I’ve made this argument before on this blog to partially rehabilitate Locke even while taking him to task: it is certainly true that his emphasis on the divide between nature and freedom plus the radical autonomy of the individual seem doomed to result in the transformation of every natural human relation into matters of consent and calculations of self interest. This is never more obvious than in his dissection of the family—marriage is nothing other than a “voluntary compact” between two individuals based upon rights and privilages to each other’s bodies and the care parents have for their progeny is reduced to an obligation based on a child’s insufficient measure of rationality (and therefore not yet entirely autonomous freedom). The paradoxical move in Locke’s social scientific thought experiment—attempting to account for all of human life through the prism of autonomous freedom—is that it requires a powerful abstraction of logos from eros—the relation we have to spouses is a matter of cerebral calculation versus erotic longing. Nevertheless, he recognizes that this doesn’t quite capture the incentive for coupling in the first place and therefore he also needs a corresponding de-eroticization of the body—- marriage is a kind of corporeal contract but those carnal motivations are weak enough to succumb to the language of pedestrian interest and computation. Locke, in typical modern form form, wants to liberate the intelect from the will which means reducing the will to the machinations of the intellect. He describes for us a pefectly rational but perfectly loveless family.

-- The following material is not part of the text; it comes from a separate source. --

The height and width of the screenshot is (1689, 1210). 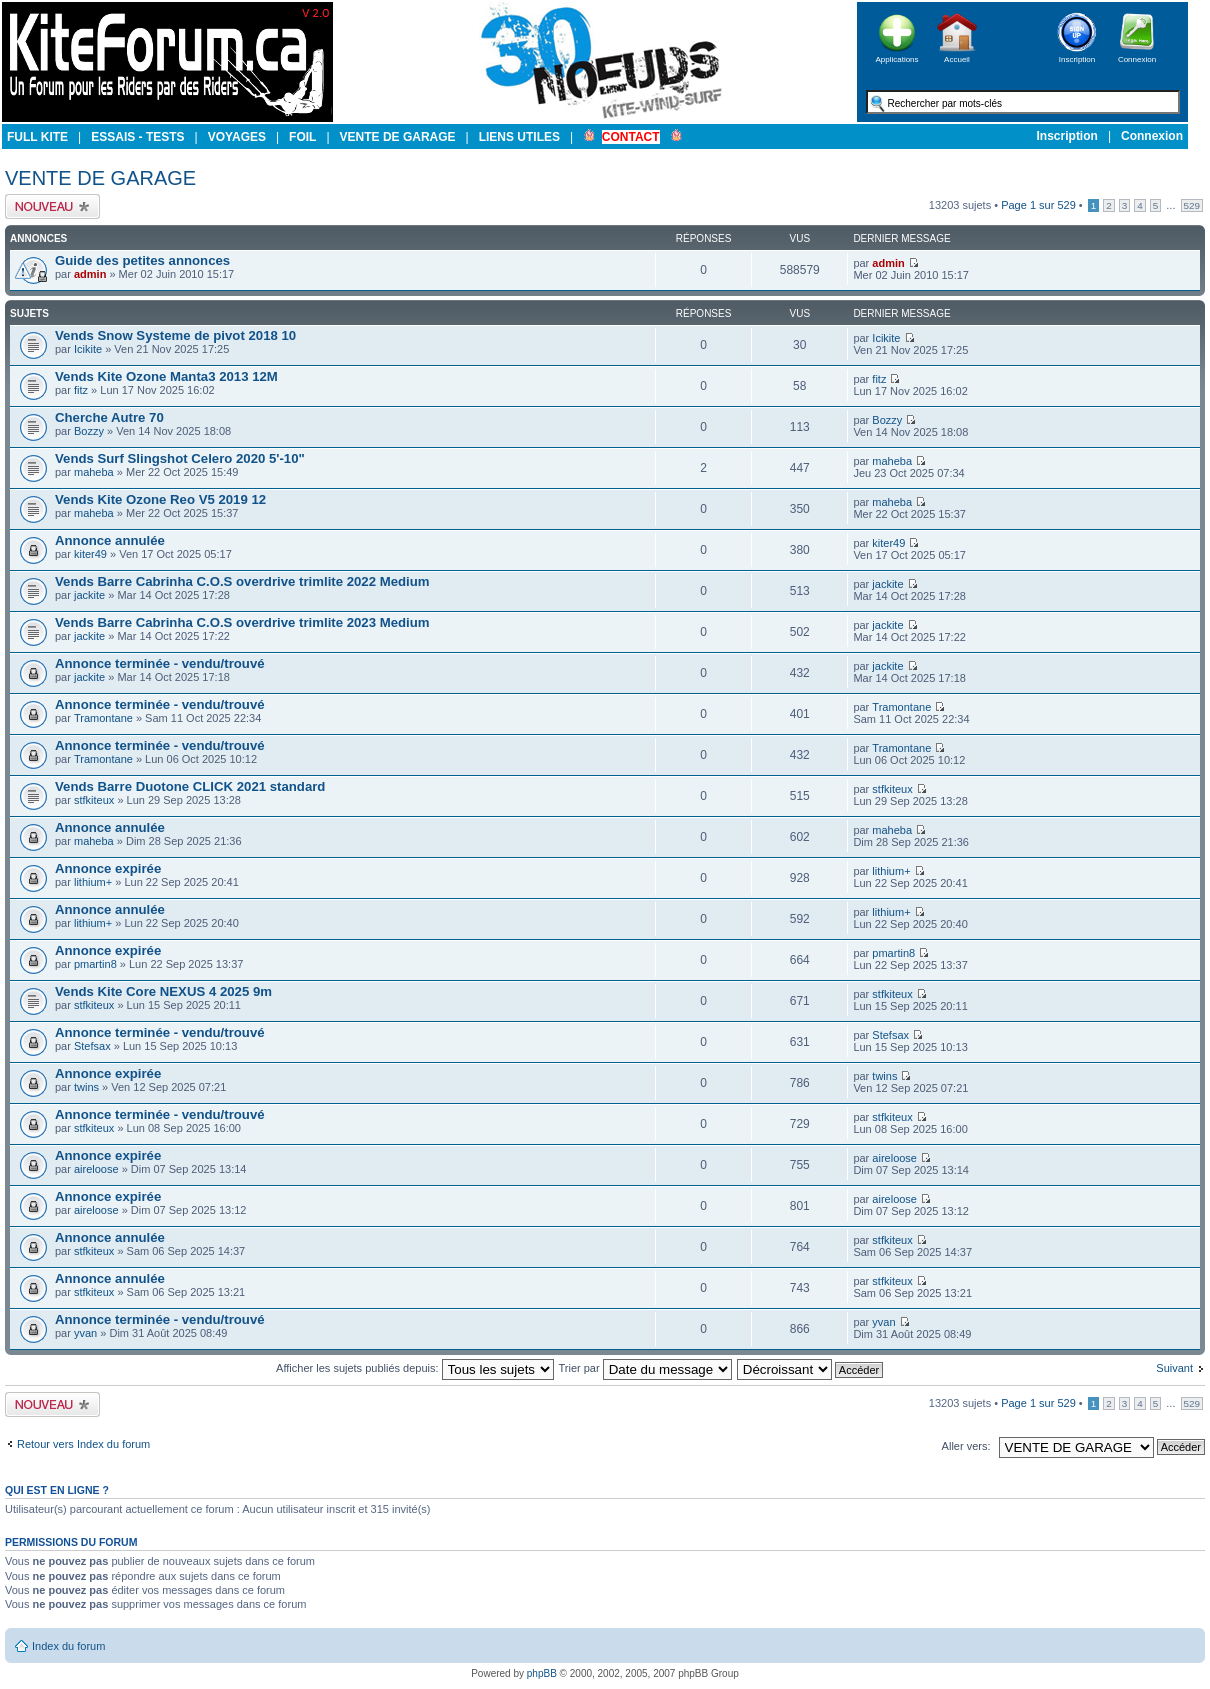 What do you see at coordinates (180, 458) in the screenshot?
I see `Vends Surf Slingshot Celero 2020 5'-10"` at bounding box center [180, 458].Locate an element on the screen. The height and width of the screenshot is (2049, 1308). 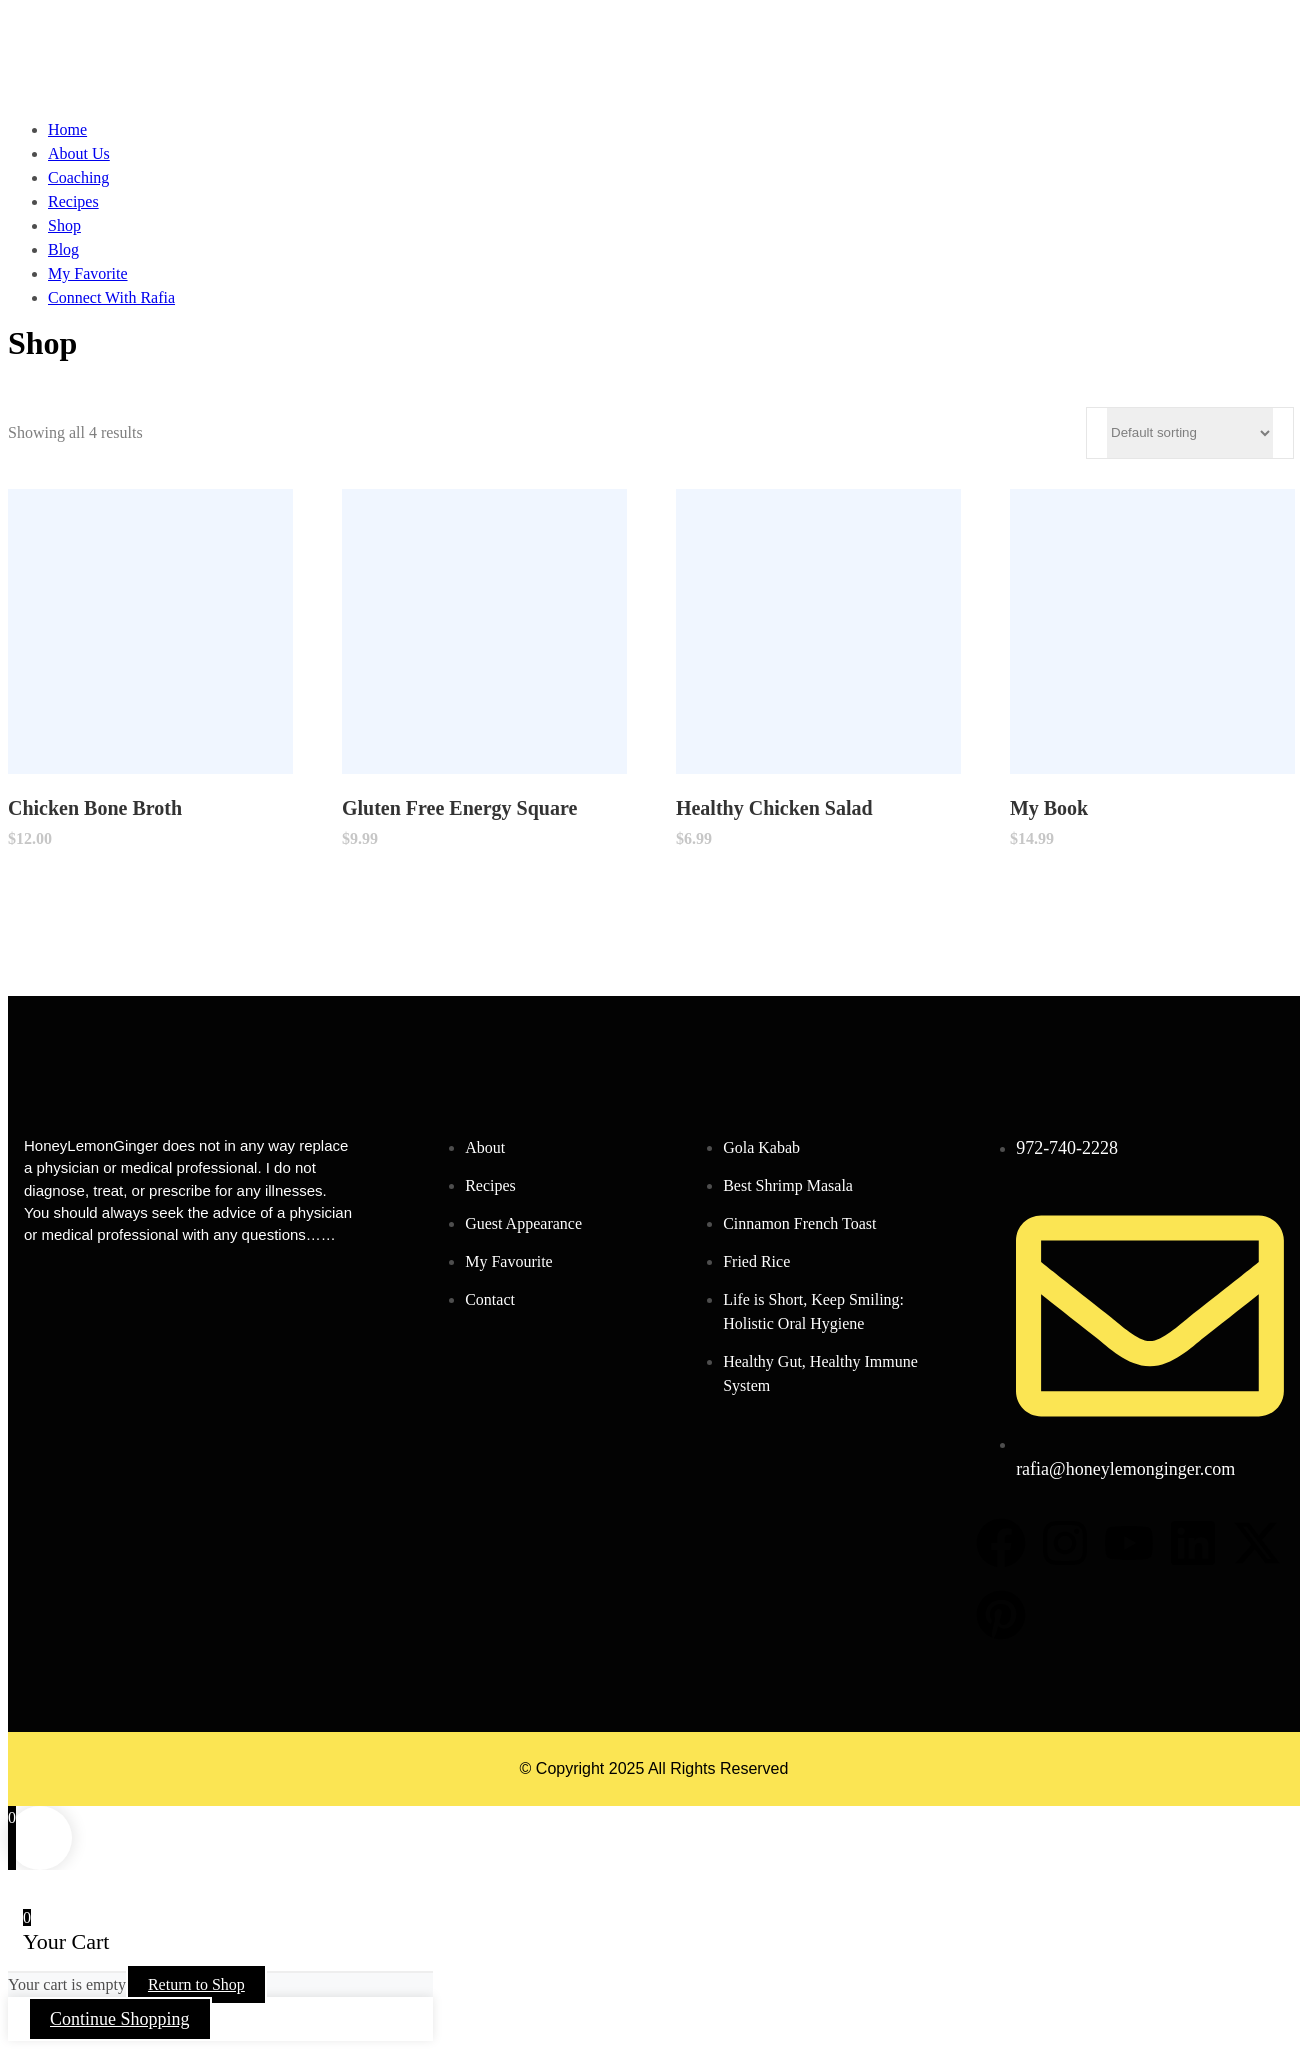
Home is located at coordinates (67, 129).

However, Locke’s otherwise perverse depiction of family life does manage to capture an important element of the real significance of the unique individual and of that unique individual’s choice that was historically neglected. He argues for the equality between the man the woman both within their own compact and with respect to the authority they wield over their children. He also argues for the protections that children deserve from harm, the care they must have and are morally obligated to receive, and a certain freedom they should have from their parents once they are capable of making decisions for themselves. Moreover, while Locke certainly goes too far in reducing marriage to one choice among many he does rightfully argue for some real choice consistent with real eros—that marriage is a loving relationship freely entered into by two free and equally significant individuals. Locke’s unhinged reductionism exposes the also unhinged reductionism of those who want marriage to be absorbed into the political, the traditional, or the natural or used to justify the subservience of one to the other. This is one somewhat quasi- Tocquevillian element in my purposely generous reading of Locke—that in loosening conventional ties he does not strengthen but further articulates, against his own intentions, something about the strength and limitations of natural ties.
Of course, Locke’s concessions here and there to the erotic nature of marriage and the loving ties of family life defy the parameters of his thought experiment—spouses can divorce each other at will when their interests no longer coincide and sons largely honor their fathers out of an expectation of their patrimony. Nevertheless, Locke’s exaggerated interpretation of freedom—that it only really finds full expression when contrary to nature—still helps to elucidate the way the free choices of the full human person are not simply identical to the dictates of nature or the contingent circumstances of history.
The F-Porchers recognize the technological dimension of freedom that Locke hyperbolically valorized—-they often talk of the tension created between us and nature by the fact of our natural selves and our freedom to transcend our natural selves. However, they seem to think that the modern emphasis (I won’t say discovery) on this individuality unbounded didn’t teach us anything helpful or true about who we are or even help affirm the truth of the Christian anthropology that sees each free, rational, and loving human being as simply irreplaceable and not reducible to any set of political, cultural, or natural circumstances. The problem of Locke’s view is that he narrows human freedom to this technological dimension creating a kind of modern schizophrenia—we are the masters and possessors of nature, the captains of our fate, but we only experience this mastery when our fate is to become other than what we really are—our mastery is driven by a deep misanthropy. Likewise, the problem for the F-Porchers is that they embrace certain conditions that make free moral life optimally possible but then reduce the possibility of that freedom to the historical circumstances within which it emerges. The have very reasonably rejected Locke but without learning some valuable lessons he offers about freedom, individuality, and our place in nature.